* _TASK TO COMPLETE_: Please give an exact transcription of the records shown below.

* _EXERCISE DATA_:
Start of Block
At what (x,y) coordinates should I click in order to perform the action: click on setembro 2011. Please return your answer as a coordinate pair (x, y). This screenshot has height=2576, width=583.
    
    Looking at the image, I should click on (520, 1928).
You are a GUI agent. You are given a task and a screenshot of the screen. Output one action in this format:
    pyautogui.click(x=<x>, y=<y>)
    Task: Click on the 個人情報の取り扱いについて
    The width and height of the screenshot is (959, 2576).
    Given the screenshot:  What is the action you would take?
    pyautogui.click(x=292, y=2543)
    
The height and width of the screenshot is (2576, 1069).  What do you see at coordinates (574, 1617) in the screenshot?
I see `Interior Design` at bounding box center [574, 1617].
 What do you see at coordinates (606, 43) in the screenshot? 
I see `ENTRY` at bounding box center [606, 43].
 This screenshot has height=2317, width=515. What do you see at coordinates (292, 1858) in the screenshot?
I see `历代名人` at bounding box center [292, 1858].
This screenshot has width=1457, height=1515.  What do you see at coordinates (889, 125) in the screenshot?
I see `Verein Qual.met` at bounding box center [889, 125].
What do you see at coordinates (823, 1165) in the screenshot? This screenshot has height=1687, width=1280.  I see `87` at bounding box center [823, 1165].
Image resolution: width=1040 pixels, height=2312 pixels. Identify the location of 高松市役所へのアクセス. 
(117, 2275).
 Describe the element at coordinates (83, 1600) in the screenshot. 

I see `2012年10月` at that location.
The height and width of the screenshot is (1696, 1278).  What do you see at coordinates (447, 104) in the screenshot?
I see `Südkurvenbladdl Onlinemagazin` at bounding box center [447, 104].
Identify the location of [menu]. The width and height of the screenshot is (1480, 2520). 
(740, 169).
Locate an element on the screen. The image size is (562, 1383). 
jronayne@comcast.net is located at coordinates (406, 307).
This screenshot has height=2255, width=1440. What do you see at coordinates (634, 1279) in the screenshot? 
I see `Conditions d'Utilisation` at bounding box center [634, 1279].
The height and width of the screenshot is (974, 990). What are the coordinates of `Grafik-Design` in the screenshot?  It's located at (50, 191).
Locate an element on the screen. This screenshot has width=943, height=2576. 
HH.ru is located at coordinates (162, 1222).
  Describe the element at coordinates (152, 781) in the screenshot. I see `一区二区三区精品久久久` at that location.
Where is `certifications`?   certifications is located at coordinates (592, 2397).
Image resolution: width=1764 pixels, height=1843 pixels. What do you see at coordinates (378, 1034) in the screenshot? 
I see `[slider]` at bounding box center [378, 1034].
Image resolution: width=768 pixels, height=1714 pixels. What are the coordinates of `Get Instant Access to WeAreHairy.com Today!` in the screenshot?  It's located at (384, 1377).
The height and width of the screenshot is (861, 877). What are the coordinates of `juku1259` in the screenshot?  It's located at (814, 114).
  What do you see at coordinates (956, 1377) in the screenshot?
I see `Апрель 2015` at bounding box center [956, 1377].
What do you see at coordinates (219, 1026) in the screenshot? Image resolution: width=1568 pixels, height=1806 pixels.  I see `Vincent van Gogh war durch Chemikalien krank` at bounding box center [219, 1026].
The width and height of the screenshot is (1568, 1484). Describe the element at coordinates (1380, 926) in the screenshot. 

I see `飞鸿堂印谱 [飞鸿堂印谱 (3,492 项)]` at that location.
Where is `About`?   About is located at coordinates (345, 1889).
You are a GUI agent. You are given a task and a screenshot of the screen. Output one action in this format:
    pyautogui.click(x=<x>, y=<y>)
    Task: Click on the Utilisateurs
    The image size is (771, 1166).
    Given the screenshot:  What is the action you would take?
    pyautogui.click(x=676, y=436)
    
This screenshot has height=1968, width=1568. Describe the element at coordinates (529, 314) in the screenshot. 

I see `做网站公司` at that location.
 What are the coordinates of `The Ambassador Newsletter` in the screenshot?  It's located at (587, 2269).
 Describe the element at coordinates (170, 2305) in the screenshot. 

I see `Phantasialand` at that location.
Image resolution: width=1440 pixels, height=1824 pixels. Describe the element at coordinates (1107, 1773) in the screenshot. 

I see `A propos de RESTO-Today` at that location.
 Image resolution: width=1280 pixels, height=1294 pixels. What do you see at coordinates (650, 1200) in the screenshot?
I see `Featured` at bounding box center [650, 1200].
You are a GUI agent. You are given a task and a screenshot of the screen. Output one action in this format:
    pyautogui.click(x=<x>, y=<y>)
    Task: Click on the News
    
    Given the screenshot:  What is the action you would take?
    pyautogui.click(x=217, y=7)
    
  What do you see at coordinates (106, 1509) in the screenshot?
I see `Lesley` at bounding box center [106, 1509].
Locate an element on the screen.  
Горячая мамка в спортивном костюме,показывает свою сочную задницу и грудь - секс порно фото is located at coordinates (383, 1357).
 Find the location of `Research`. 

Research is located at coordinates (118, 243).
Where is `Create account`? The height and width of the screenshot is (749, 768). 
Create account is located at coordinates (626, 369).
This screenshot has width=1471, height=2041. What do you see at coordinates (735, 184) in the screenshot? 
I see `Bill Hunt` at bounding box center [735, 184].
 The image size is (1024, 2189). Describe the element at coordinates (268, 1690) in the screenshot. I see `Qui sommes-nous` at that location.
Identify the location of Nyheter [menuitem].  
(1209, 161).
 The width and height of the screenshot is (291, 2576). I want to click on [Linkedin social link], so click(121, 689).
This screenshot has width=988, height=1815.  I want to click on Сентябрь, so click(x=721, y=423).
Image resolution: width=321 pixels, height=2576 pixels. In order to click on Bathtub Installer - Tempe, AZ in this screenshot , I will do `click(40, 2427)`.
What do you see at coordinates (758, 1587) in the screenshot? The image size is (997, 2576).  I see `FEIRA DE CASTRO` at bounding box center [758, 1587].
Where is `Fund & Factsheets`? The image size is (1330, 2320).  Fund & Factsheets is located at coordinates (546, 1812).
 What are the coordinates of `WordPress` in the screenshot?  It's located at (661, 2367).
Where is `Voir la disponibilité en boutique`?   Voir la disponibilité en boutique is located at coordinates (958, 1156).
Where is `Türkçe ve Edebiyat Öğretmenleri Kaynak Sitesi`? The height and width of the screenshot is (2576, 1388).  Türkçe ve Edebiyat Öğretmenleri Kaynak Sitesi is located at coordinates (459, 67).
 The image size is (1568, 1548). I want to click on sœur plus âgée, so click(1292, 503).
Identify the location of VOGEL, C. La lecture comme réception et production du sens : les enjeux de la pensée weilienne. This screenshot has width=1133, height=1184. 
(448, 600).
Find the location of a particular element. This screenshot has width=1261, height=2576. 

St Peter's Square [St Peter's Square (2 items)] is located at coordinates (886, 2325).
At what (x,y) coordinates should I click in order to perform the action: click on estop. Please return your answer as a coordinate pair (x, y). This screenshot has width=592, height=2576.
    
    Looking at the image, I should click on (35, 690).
End of Block
* _ANSWER BOX_:
At what (x,y) coordinates should I click in order to perform the action: click on setembro 2011. Please return your answer as a coordinate pair (x, y). This screenshot has height=2576, width=583.
    
    Looking at the image, I should click on (520, 1928).
You are a GUI agent. You are given a task and a screenshot of the screen. Output one action in this format:
    pyautogui.click(x=<x>, y=<y>)
    Task: Click on the 個人情報の取り扱いについて
    The width and height of the screenshot is (959, 2576).
    Given the screenshot:  What is the action you would take?
    pyautogui.click(x=292, y=2543)
    
The height and width of the screenshot is (2576, 1069).  What do you see at coordinates (574, 1617) in the screenshot?
I see `Interior Design` at bounding box center [574, 1617].
 What do you see at coordinates (606, 43) in the screenshot? 
I see `ENTRY` at bounding box center [606, 43].
 This screenshot has height=2317, width=515. What do you see at coordinates (292, 1858) in the screenshot?
I see `历代名人` at bounding box center [292, 1858].
This screenshot has width=1457, height=1515.  What do you see at coordinates (889, 125) in the screenshot?
I see `Verein Qual.met` at bounding box center [889, 125].
What do you see at coordinates (823, 1165) in the screenshot? This screenshot has height=1687, width=1280.  I see `87` at bounding box center [823, 1165].
Image resolution: width=1040 pixels, height=2312 pixels. Identify the location of 高松市役所へのアクセス. 
(117, 2275).
 Describe the element at coordinates (83, 1600) in the screenshot. 

I see `2012年10月` at that location.
The height and width of the screenshot is (1696, 1278).  What do you see at coordinates (447, 104) in the screenshot?
I see `Südkurvenbladdl Onlinemagazin` at bounding box center [447, 104].
Identify the location of [menu]. The width and height of the screenshot is (1480, 2520). 
(740, 169).
Locate an element on the screen. The image size is (562, 1383). 
jronayne@comcast.net is located at coordinates (406, 307).
This screenshot has height=2255, width=1440. What do you see at coordinates (634, 1279) in the screenshot? 
I see `Conditions d'Utilisation` at bounding box center [634, 1279].
The height and width of the screenshot is (974, 990). What are the coordinates of `Grafik-Design` in the screenshot?  It's located at (50, 191).
Locate an element on the screen. This screenshot has width=943, height=2576. 
HH.ru is located at coordinates (162, 1222).
  Describe the element at coordinates (152, 781) in the screenshot. I see `一区二区三区精品久久久` at that location.
Where is `certifications`?   certifications is located at coordinates (592, 2397).
Image resolution: width=1764 pixels, height=1843 pixels. What do you see at coordinates (378, 1034) in the screenshot? 
I see `[slider]` at bounding box center [378, 1034].
Image resolution: width=768 pixels, height=1714 pixels. What are the coordinates of `Get Instant Access to WeAreHairy.com Today!` in the screenshot?  It's located at (384, 1377).
The height and width of the screenshot is (861, 877). What are the coordinates of `juku1259` in the screenshot?  It's located at (814, 114).
  What do you see at coordinates (956, 1377) in the screenshot?
I see `Апрель 2015` at bounding box center [956, 1377].
What do you see at coordinates (219, 1026) in the screenshot? Image resolution: width=1568 pixels, height=1806 pixels.  I see `Vincent van Gogh war durch Chemikalien krank` at bounding box center [219, 1026].
The width and height of the screenshot is (1568, 1484). Describe the element at coordinates (1380, 926) in the screenshot. 

I see `飞鸿堂印谱 [飞鸿堂印谱 (3,492 项)]` at that location.
Where is `About`?   About is located at coordinates (345, 1889).
You are a GUI agent. You are given a task and a screenshot of the screen. Output one action in this format:
    pyautogui.click(x=<x>, y=<y>)
    Task: Click on the Utilisateurs
    The image size is (771, 1166).
    Given the screenshot:  What is the action you would take?
    pyautogui.click(x=676, y=436)
    
This screenshot has height=1968, width=1568. Describe the element at coordinates (529, 314) in the screenshot. 

I see `做网站公司` at that location.
 What are the coordinates of `The Ambassador Newsletter` in the screenshot?  It's located at (587, 2269).
 Describe the element at coordinates (170, 2305) in the screenshot. 

I see `Phantasialand` at that location.
Image resolution: width=1440 pixels, height=1824 pixels. Describe the element at coordinates (1107, 1773) in the screenshot. 

I see `A propos de RESTO-Today` at that location.
 Image resolution: width=1280 pixels, height=1294 pixels. What do you see at coordinates (650, 1200) in the screenshot?
I see `Featured` at bounding box center [650, 1200].
You are a GUI agent. You are given a task and a screenshot of the screen. Output one action in this format:
    pyautogui.click(x=<x>, y=<y>)
    Task: Click on the News
    
    Given the screenshot:  What is the action you would take?
    pyautogui.click(x=217, y=7)
    
  What do you see at coordinates (106, 1509) in the screenshot?
I see `Lesley` at bounding box center [106, 1509].
Locate an element on the screen.  
Горячая мамка в спортивном костюме,показывает свою сочную задницу и грудь - секс порно фото is located at coordinates (383, 1357).
 Find the location of `Research`. 

Research is located at coordinates (118, 243).
Where is `Create account`? The height and width of the screenshot is (749, 768). 
Create account is located at coordinates (626, 369).
This screenshot has width=1471, height=2041. What do you see at coordinates (735, 184) in the screenshot? 
I see `Bill Hunt` at bounding box center [735, 184].
 The image size is (1024, 2189). Describe the element at coordinates (268, 1690) in the screenshot. I see `Qui sommes-nous` at that location.
Identify the location of Nyheter [menuitem].  
(1209, 161).
 The width and height of the screenshot is (291, 2576). I want to click on [Linkedin social link], so click(121, 689).
This screenshot has width=988, height=1815.  I want to click on Сентябрь, so click(x=721, y=423).
Image resolution: width=321 pixels, height=2576 pixels. In order to click on Bathtub Installer - Tempe, AZ in this screenshot , I will do `click(40, 2427)`.
What do you see at coordinates (758, 1587) in the screenshot? The image size is (997, 2576).  I see `FEIRA DE CASTRO` at bounding box center [758, 1587].
Where is `Fund & Factsheets`? The image size is (1330, 2320).  Fund & Factsheets is located at coordinates (546, 1812).
 What are the coordinates of `WordPress` in the screenshot?  It's located at (661, 2367).
Where is `Voir la disponibilité en boutique`?   Voir la disponibilité en boutique is located at coordinates (958, 1156).
Where is `Türkçe ve Edebiyat Öğretmenleri Kaynak Sitesi`? The height and width of the screenshot is (2576, 1388).  Türkçe ve Edebiyat Öğretmenleri Kaynak Sitesi is located at coordinates (459, 67).
 The image size is (1568, 1548). I want to click on sœur plus âgée, so click(1292, 503).
Identify the location of VOGEL, C. La lecture comme réception et production du sens : les enjeux de la pensée weilienne. This screenshot has width=1133, height=1184. 
(448, 600).
Find the location of a particular element. This screenshot has width=1261, height=2576. 

St Peter's Square [St Peter's Square (2 items)] is located at coordinates (886, 2325).
At what (x,y) coordinates should I click in order to perform the action: click on estop. Please return your answer as a coordinate pair (x, y). This screenshot has width=592, height=2576.
    
    Looking at the image, I should click on (35, 690).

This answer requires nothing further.